③ high performance liquid chromatography
Octadecylsilane chemically bonded silica is used as a filler (Agilent XB-C18 column length is 25cm, inner diameter is 4.6mm, and particle size is 5 μm); using purified water as a mobile phase A and acetonitrile as a mobile phase B, and carrying out gradient elution according to the specification in the following table; the flow rate is 1 mL/min-1(ii) a The detection wavelength is 265 nm; the column temperature is 30 ℃; the injection volume was 100. mu.L.
Advantageous effects
A low cost, simple, environmentally friendly and reliable solid phase extraction method has been developed and combined with HPLC-UV analysis to determine calcitriol in pharmaceutical formulations. Untreated kaolin was first used as an SPE adsorbent to scavenge calcitriol from the fat-soluble matrix. It showed high binding capacity (5.495 mg. g-1) and rapid binding kinetics (1 min). Under the optimal condition, the kaolin-SPE can completely eliminate the interference of a fat-soluble matrix and obtain the excellent adsorption performance of calcitriol in the soft capsule. The result shows that the analysis performance of the method provided by the experiment is good. In addition, the kaolin mineral resources are rich, the price is cheap and easy to obtain. Can be directly used as an adsorbent without complex modification and solvent consumption, and the influence on the environment is reduced to the minimum. In addition, its price is 0.05-0.10% of commercial adsorbents. Based on the above factors, the kaolin-SPE-based HPLC-DAD analysis method provided by the invention has great application potential for the economic and effective determination of calcitriol in complex matrixes.
Drawings
FIG. 1(A) is a topographical view of kaolin; (B) fourier transform infrared spectroscopy of kaolin; (C) a temperature contour plot of kaolin; (D) BJH pore volume and pore size curves for kaolin;
FIG. 2 is an SEM image (top) and an EDS image (bottom) of kaolin;
FIG. 3 is a potential diagram (A) of the zero charge point of kaolin; XRD pattern (B);
FIG. 4 is a Langmuir adsorption isotherm model (A); freundlich adsorption isotherm model (B).
Detailed Description
The technical solution of the present invention will be specifically described below with reference to examples.

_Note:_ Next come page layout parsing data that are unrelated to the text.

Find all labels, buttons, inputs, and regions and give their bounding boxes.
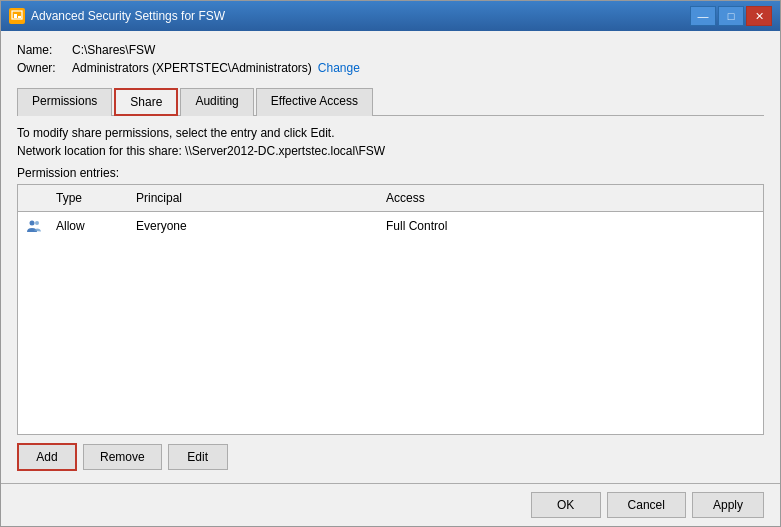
ok-button[interactable]: OK [531,492,601,518]
apply-button[interactable]: Apply [692,492,764,518]
tab-effective-access[interactable]: Effective Access [256,88,373,116]
window-title: Advanced Security Settings for FSW [31,9,225,23]
close-button[interactable]: ✕ [746,6,772,26]
svg-rect-2 [18,16,21,18]
name-row: Name: C:\Shares\FSW [17,43,764,57]
table-row[interactable]: Allow Everyone Full Control [18,212,763,240]
network-location: Network location for this share: \\Serve… [17,144,764,158]
name-value: C:\Shares\FSW [72,43,155,57]
tabs-container: Permissions Share Auditing Effective Acc… [17,87,764,116]
owner-row: Owner: Administrators (XPERTSTEC\Adminis… [17,61,764,75]
col-header-access: Access [378,188,763,208]
owner-value: Administrators (XPERTSTEC\Administrators… [72,61,312,75]
change-owner-link[interactable]: Change [318,61,360,75]
title-bar-left: Advanced Security Settings for FSW [9,8,225,24]
row-type: Allow [48,216,128,236]
table-header: Type Principal Access [18,185,763,212]
col-header-principal: Principal [128,188,378,208]
svg-rect-1 [14,14,17,18]
svg-point-4 [35,221,39,225]
window-content: Name: C:\Shares\FSW Owner: Administrator… [1,31,780,483]
maximize-button[interactable]: □ [718,6,744,26]
tab-content: To modify share permissions, select the … [17,116,764,471]
network-label: Network location for this share: [17,144,182,158]
main-window: Advanced Security Settings for FSW — □ ✕… [0,0,781,527]
owner-label: Owner: [17,61,72,75]
tab-permissions[interactable]: Permissions [17,88,112,116]
svg-point-3 [30,221,35,226]
edit-button[interactable]: Edit [168,444,228,470]
table-body: Allow Everyone Full Control [18,212,763,434]
col-header-type: Type [48,188,128,208]
add-button[interactable]: Add [17,443,77,471]
permissions-table: Type Principal Access [17,184,764,435]
row-access: Full Control [378,216,763,236]
title-bar-controls: — □ ✕ [690,6,772,26]
permission-entries-label: Permission entries: [17,166,764,180]
col-header-icon [18,188,48,208]
user-group-icon [26,218,42,234]
remove-button[interactable]: Remove [83,444,162,470]
tab-share[interactable]: Share [114,88,178,116]
action-buttons: Add Remove Edit [17,443,764,471]
window-icon [9,8,25,24]
footer: OK Cancel Apply [1,483,780,526]
row-principal: Everyone [128,216,378,236]
network-value: \\Server2012-DC.xpertstec.local\FSW [185,144,385,158]
row-icon-cell [18,215,48,237]
name-label: Name: [17,43,72,57]
tab-auditing[interactable]: Auditing [180,88,253,116]
minimize-button[interactable]: — [690,6,716,26]
cancel-button[interactable]: Cancel [607,492,686,518]
title-bar: Advanced Security Settings for FSW — □ ✕ [1,1,780,31]
description-text: To modify share permissions, select the … [17,126,764,140]
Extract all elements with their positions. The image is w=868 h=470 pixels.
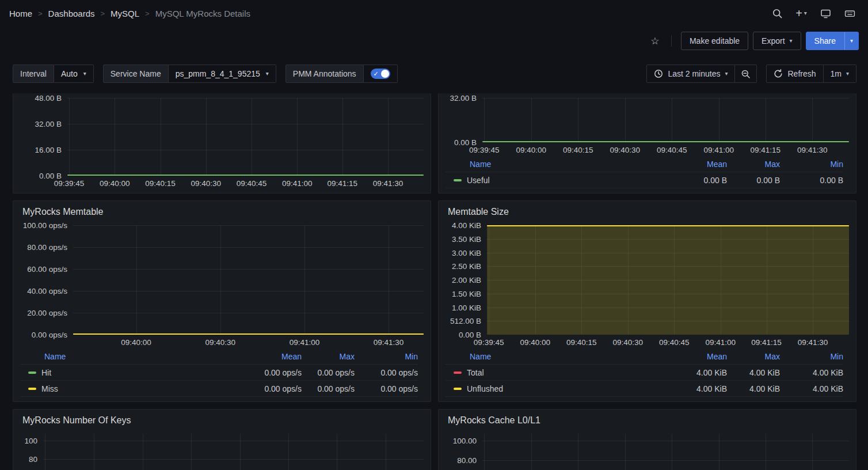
y-axis-label: 2.00 KiB [452,276,481,285]
legend-value: 4.00 KiB [727,368,780,377]
grafana-dashboard: Home>Dashboards>MySQL>MySQL MyRocks Deta… [0,0,868,470]
chart-plot-area[interactable] [482,434,849,470]
v-gridline [672,98,672,142]
x-axis-label: 09:41:30 [797,146,828,154]
chart-plot-area[interactable] [43,434,424,470]
legend-series-name: Useful [467,176,490,185]
y-axis-label: 60.00 ops/s [27,265,67,274]
v-gridline [719,434,719,470]
x-axis-label: 09:41:00 [282,179,313,188]
legend-row[interactable]: Miss0.00 ops/s0.00 ops/s0.00 ops/s [20,381,418,397]
nav-actions: + ▾ [768,4,859,22]
panel-title[interactable]: MyRocks Memtable [22,207,424,217]
legend-value: 0.00 B [664,176,727,185]
x-axis-label: 09:40:15 [563,146,593,154]
x-axis-label: 09:40:15 [566,338,597,347]
interval-control: Interval Auto ▾ [13,65,94,83]
panel-top-left-cut: 48.00 B32.00 B16.00 B0.00 B 09:39:4509:4… [13,93,431,194]
time-range-label: Last 2 minutes [668,69,720,78]
v-gridline [812,98,813,142]
y-axis-label: 2.50 KiB [452,262,481,271]
chart-plot-area[interactable] [482,98,849,142]
legend-column-mean: Mean [664,352,727,361]
y-axis-label: 4.00 KiB [452,221,481,230]
x-axis-label: 09:40:30 [191,179,222,188]
x-axis-label: 09:41:15 [751,338,782,347]
interval-select[interactable]: Auto ▾ [54,65,94,83]
export-button[interactable]: Export ▾ [753,32,801,50]
breadcrumb-item[interactable]: Dashboards [48,9,95,18]
refresh-interval-select[interactable]: 1m ▾ [824,65,856,83]
panel-title[interactable]: MyRocks Number Of Keys [22,415,424,426]
legend-row[interactable]: Total4.00 KiB4.00 KiB4.00 KiB [446,365,843,381]
h-gridline [73,313,424,313]
share-menu-button[interactable]: ▾ [844,32,859,50]
y-axis-label: 100.00 [453,437,477,445]
chart-plot-area[interactable] [487,225,849,335]
v-gridline [206,98,207,176]
chevron-down-icon: ▾ [846,71,849,77]
legend-series: Miss [20,384,238,393]
legend-row[interactable]: Hit0.00 ops/s0.00 ops/s0.00 ops/s [20,365,418,381]
favorite-button[interactable]: ☆ [646,32,664,50]
y-axis-label: 20.00 ops/s [27,309,67,317]
x-axis-label: 09:40:15 [145,179,176,188]
breadcrumb-item: MySQL MyRocks Details [155,9,250,18]
v-gridline [484,434,485,470]
share-button[interactable]: Share [806,32,844,50]
x-axis-label: 09:40:30 [612,338,643,347]
x-axis-label: 09:41:30 [373,179,403,188]
panel-myrocks-number-of-keys: MyRocks Number Of Keys 10080 [13,409,431,470]
h-gridline [482,441,849,441]
v-gridline [766,98,766,142]
y-axis-label: 1.00 KiB [452,303,481,312]
clock-icon [654,69,663,78]
v-gridline [297,98,298,176]
panel-title[interactable]: MyRocks Cache L0/L1 [448,415,849,426]
chart-legend: NameMeanMaxMinHit0.00 ops/s0.00 ops/s0.0… [20,348,424,397]
search-button[interactable] [768,4,786,22]
v-gridline [136,225,137,335]
chart-plot-area[interactable] [73,225,424,335]
time-series-chart: 100.0080.00 [446,434,849,470]
chart-plot-area[interactable] [67,98,424,176]
v-gridline [625,98,626,142]
v-gridline [578,98,578,142]
series-fill-unflushed [487,225,849,335]
keyboard-button[interactable] [840,4,859,22]
legend-series: Hit [20,368,238,377]
plus-icon: + [795,7,802,19]
x-axis-label: 09:40:45 [657,146,687,154]
v-gridline [389,225,389,335]
chevron-down-icon: ▾ [725,71,728,77]
legend-row[interactable]: Unflushed4.00 KiB4.00 KiB4.00 KiB [446,381,843,397]
legend-row[interactable]: Useful0.00 B0.00 B0.00 B [446,172,843,188]
v-gridline [531,98,532,142]
legend-column-max: Max [727,352,780,361]
monitor-button[interactable] [816,4,835,22]
legend-series: Total [446,368,664,377]
v-gridline [386,434,386,470]
make-editable-button[interactable]: Make editable [681,32,748,50]
legend-swatch-total [454,372,462,374]
legend-series-name: Hit [41,368,51,377]
service-name-value: ps_pmm_8_4_1_95215 [176,69,260,78]
h-gridline [73,247,424,248]
pmm-annotations-toggle[interactable]: ✓ [371,69,390,79]
monitor-icon [820,8,831,19]
breadcrumb-item[interactable]: MySQL [111,9,139,18]
add-button[interactable]: + ▾ [792,4,810,22]
panel-title[interactable]: Memtable Size [448,207,849,217]
x-axis-label: 09:39:45 [469,146,500,154]
refresh-button[interactable]: Refresh [766,65,823,83]
breadcrumb-item[interactable]: Home [9,9,32,18]
service-name-select[interactable]: ps_pmm_8_4_1_95215 ▾ [169,65,276,83]
v-gridline [531,434,532,470]
legend-value: 0.00 ops/s [355,368,418,377]
time-controls: Last 2 minutes ▾ [646,65,757,83]
chevron-down-icon: ▾ [804,10,807,16]
x-axis-label: 09:40:00 [121,338,151,347]
zoom-out-button[interactable] [735,65,757,83]
legend-column-max: Max [727,160,780,169]
time-range-button[interactable]: Last 2 minutes ▾ [646,65,735,83]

The analysis method is used for investigating accuracy, repeatability and intermediate precision. The experimental data are as follows.
Accuracy of
Control working solutions (75.0, 150.0, 225.0. mu.g.mL) were prepared with methanol at 3 concentrations-1) Adding 1.00 + -0.01 g of medium-chain triglyceride into 3 working solutions with different concentrations, and pre-treating according to the above solid phase extraction method to obtain calcitriol solutions with the concentration of 50%, 100% and 150%, respectively, of 0.75, 1.50 and 2.25 μ g.g-1And adopting a high performance liquid phase method for sample injection analysis. The chromatographic results are shown in the following table 1, and the recovery rates of 50%, 100% and 150% limit levels meet the requirements and have good accuracy.
TABLE 1 accuracy results
② repeatability
The repeated experiments are carried out by respectively using control solutions (75.0, 150.0, 225.0 mu g. mL) with 3 concentrations-1) Adding 1.00 + -0.01 g of medium-chain triglyceride into 3 working solutions, and pre-treating according to the above solid phase extraction method to obtain final concentrations of 0.75, 1.50 and 2.25 μ g-1The calcitriol solution is prepared into 6 parts in parallel, and is subjected to sample injection analysis by a high performance liquid phase method. The chromatographic results are shown in the following table 2, and the recovery rates of 50%, 100% and 150% limit levels meet the requirements, and the repeatability is good.
Table 2 repeatability (n ═ 6) results
Third intermediate precision
The intermediate precision was measured with 3 concentrations of working solutions of control (75.0, 150.0, 225.0. mu.g.mL-1), 1.00. + -. 0.01g of medium-chain triglyceride was added to the 3 concentrations of working solutions, and pre-treatment was performed according to the above-mentioned solid phase extraction method to obtain calcitriol solutions with concentrations of 0.75, 1.50 and 2.25. mu.g.g-1, respectively, and they were analyzed by high performance liquid chromatography for three consecutive days. The chromatographic results are shown in the table below, the recovery rates of 50%, 100% and 150% limit levels meet the requirements, and the intermediate precision is good.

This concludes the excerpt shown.